# [TASK STATEMENT]
Reproduce exactly, and solely, the lines running from the top of the data below through the line with "Ersatzteilen. Bares Geld kann man da spar", both inclusive. Omit pictures.

DATASET RECORDS START

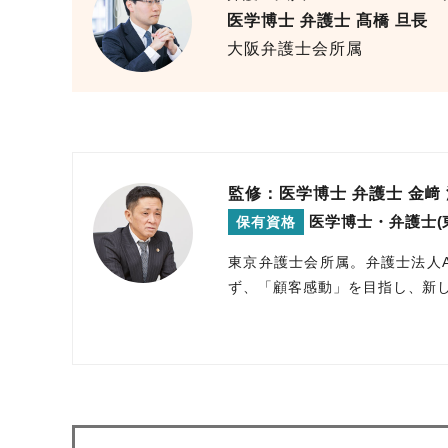
医学博士 弁護士 髙橋 旦長
大阪弁護士会所属
監修：医学博士 弁護士
金﨑
医学博士・弁護士
保有資格
東京弁護士会所属。弁護士法人
ず、「顧客感動」を目指し、新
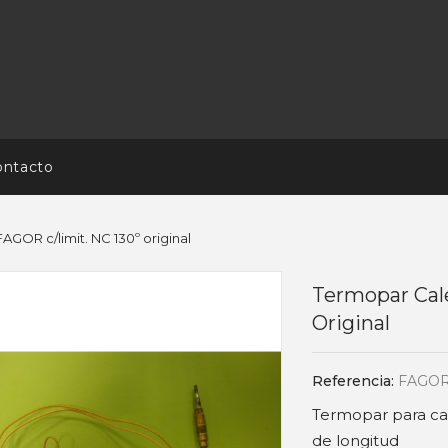
ontacto
GOR c/limit. NC 130º original
Termopar Cal
Original
Referencia:
FAGOR
Termopar para cal
de longitud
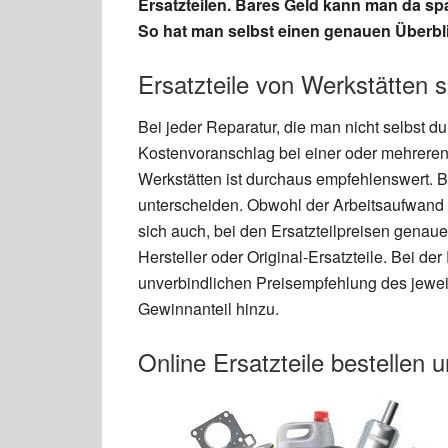
Ersatzteilen. Bares Geld kann man da spar
So hat man selbst einen genauen Überblic
Ersatzteile von Werkstätten s
Bei jeder Reparatur, die man nicht selbst du
Kostenvoranschlag bei einer oder mehreren
Werkstätten ist durchaus empfehlenswert. B
unterscheiden. Obwohl der Arbeitsaufwand 
sich auch, bei den Ersatzteilpreisen genau
Hersteller oder Original-Ersatzteile. Bei der
unverbindlichen Preisempfehlung des jeweil
Gewinnanteil hinzu.
Online Ersatzteile bestellen 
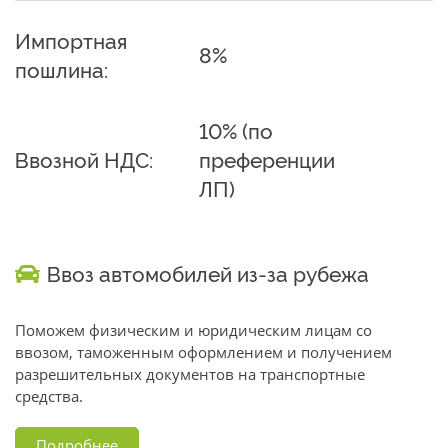
Импортная
8%
пошлина:
10% (по
Ввозной НДС:
преференции
ЛП)
Ввоз автомобилей из-за рубежа
Поможем физическим и юридическим лицам со
ввозом, таможенным оформлением и получением
разрешительных документов на транспортные
средства.
Подробнее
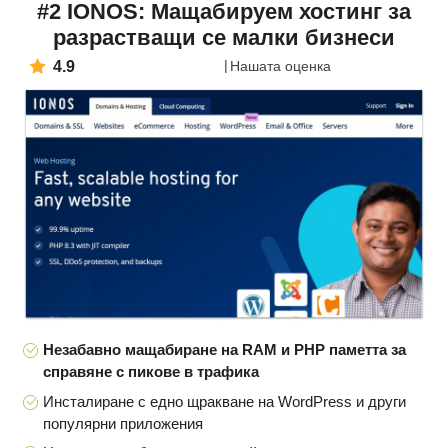
#2 IONOS: Мащабируем хостинг за
разрастващи се малки бизнеси
4.9
Нашата оценка
Незабавно мащабиране на RAM и PHP паметта за
справяне с пикове в трафика
Инсталиране с едно щракване на WordPress и други
популярни приложения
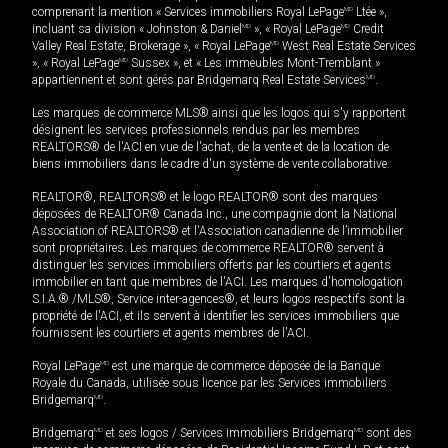
comprenant la mention « Services immobiliers Royal LePage
MD
Ltée »,
incluant sa division « Johnston & Daniel
MD
», « Royal LePage
MD
Credit
Valley Real Estate, Brokerage », « Royal LePage
MD
West Real Estate Services
», « Royal LePage
MD
Sussex », et « Les immeubles Mont-Tremblant »
appartiennent et sont gérés par Bridgemarq Real Estate Services
MD
.
Les marques de commerce MLS® ainsi que les logos qui s'y rapportent
désignent les services professionnels rendus par les membres
REALTORS® de l'ACI en vue de l'achat, de la vente et de la location de
biens immobiliers dans le cadre d'un système de vente collaborative.
REALTOR®, REALTORS® et le logo REALTOR® sont des marques
déposées de REALTOR® Canada Inc., une compagnie dont la National
Association of REALTORS® et l'Association canadienne de l’immobilier
sont propriétaires. Les marques de commerce REALTOR® servent à
distinguer les services immobiliers offerts par les courtiers et agents
immobilier en tant que membres de l'ACI. Les marques d'homologation
S.I.A.® /MLS®, Service inter-agences®, et leurs logos respectifs sont la
propriété de l'ACI, et ils servent à identifier les services immobiliers que
fournissent les courtiers et agents membres de l'ACI.
Royal LePage
MD
est une marque de commerce déposée de la Banque
Royale du Canada, utilisée sous licence par les Services immobiliers
Bridgemarq
MD
.
Bridgemarq
MD
et ses logos / Services immobiliers Bridgemarq
MD
sont des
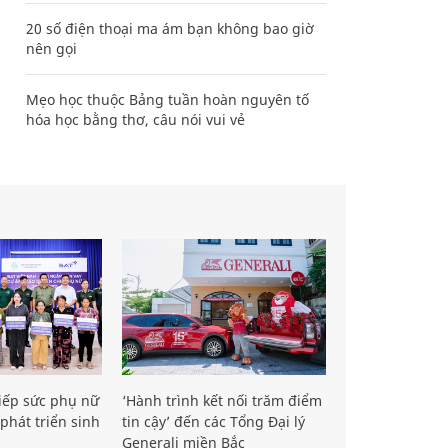
20 số điện thoại ma ám bạn không bao giờ
nên gọi
Mẹo học thuộc Bảng tuần hoàn nguyên tố
hóa học bằng thơ, câu nói vui vẻ
iếp sức phụ nữ
‘Hành trình kết nối trăm điểm
phát triển sinh
tin cậy’ đến các Tổng Đại lý
Generali miền Bắc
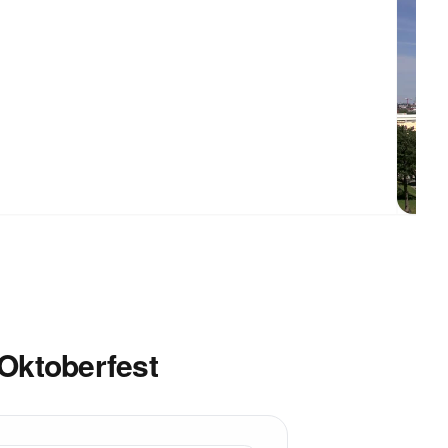
Oktoberfest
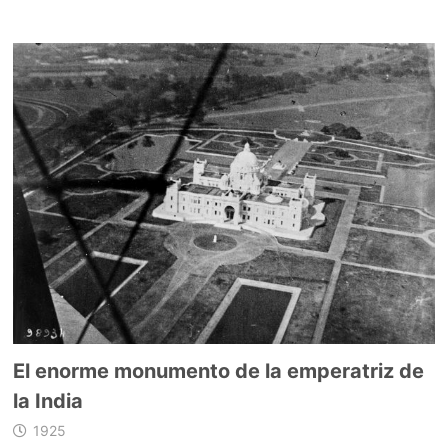
El enorme monumento de la emperatriz de
la India
1925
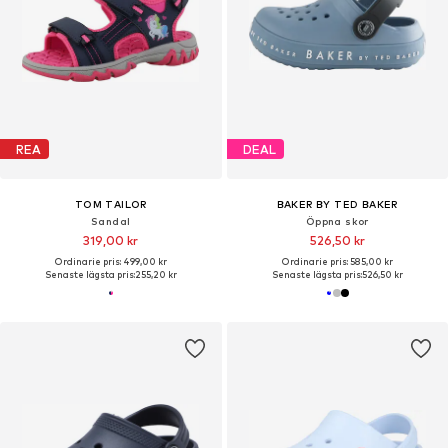
REA
DEAL
TOM TAILOR
BAKER BY TED BAKER
Sandal
Öppna skor
319,00 kr
526,50 kr
Ordinarie pris: 499,00 kr
Ordinarie pris: 585,00 kr
Senaste lägsta pris:
255,20 kr
Senaste lägsta pris:
526,50 kr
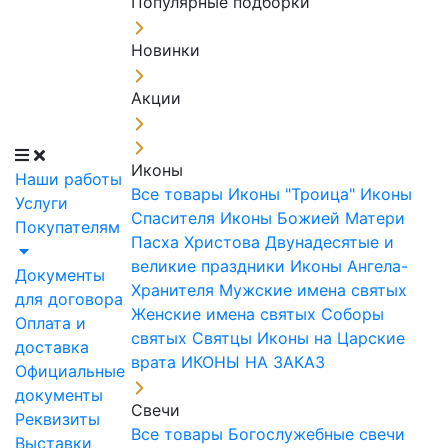
Популярные подборки
Новинки
Акции
Иконы
Наши работы
Все товары
Иконы "Троица"
Иконы
Услуги
Спасителя
Иконы Божией Матери
Покупателям
Пасха Христова
Двунадесятые и
великие праздники
Иконы Ангела-
Документы
Хранителя
Мужские имена святых
для договора
Женские имена святых
Соборы
Оплата и
святых
Святцы
Иконы на Царские
доставка
врата
ИКОНЫ НА ЗАКАЗ
Официальные
документы
Свечи
Реквизиты
Все товары
Богослужебные свечи
Выставки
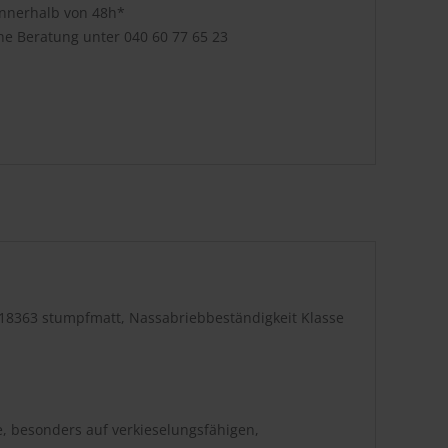
innerhalb von 48h*
che Beratung unter
040 60 77 65 23
 18363 stumpfmatt, Nassabriebbeständigkeit Klasse
, besonders auf verkieselungsfähigen,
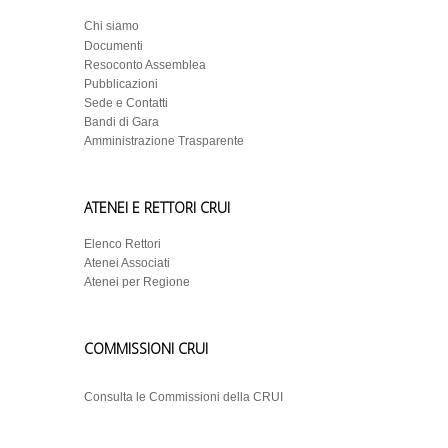
Chi siamo
Documenti
Resoconto Assemblea
Pubblicazioni
Sede e Contatti
Bandi di Gara
Amministrazione Trasparente
ATENEI E RETTORI CRUI
Elenco Rettori
Atenei Associati
Atenei per Regione
COMMISSIONI CRUI
Consulta le Commissioni della CRUI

DATASET RECORDS END

# [OUTPUT OF THE TASK]
医学博士 弁護士 髙橋 旦長
大阪弁護士会所属
監修：医学博士 弁護士
金﨑
医学博士・弁護士
保有資格
東京弁護士会所属。弁護士法人
ず、「顧客感動」を目指し、新
ontacto
GOR c/limit. NC 130º original
Termopar Cal
Original
Referencia:
FAGOR
Termopar para cal
de longitud
Ersatzteilen. Bares Geld kann man da spar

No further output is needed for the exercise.